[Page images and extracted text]
*****
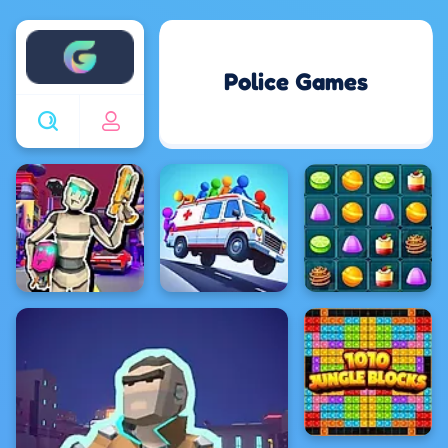
Enjoy4fun
Police Games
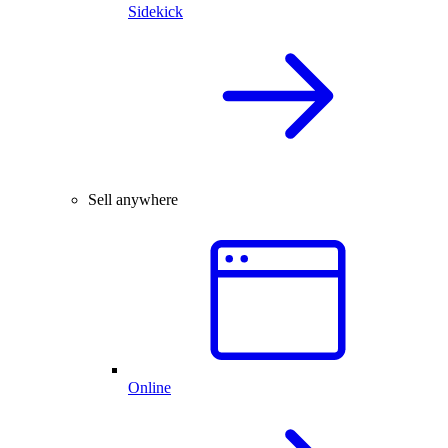
Sidekick
Sell anywhere
Online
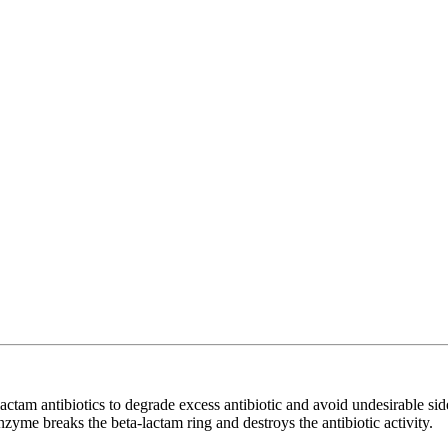
actam antibiotics to degrade excess antibiotic and avoid undesirable sid
zyme breaks the beta-lactam ring and destroys the antibiotic activity.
*****
## Problem
Please show, exactly as written, every line above that contains the word "antibiotic".

## Task output
actam antibiotics to degrade excess antibiotic and avoid undesirable sid
zyme breaks the beta-lactam ring and destroys the antibiotic activity.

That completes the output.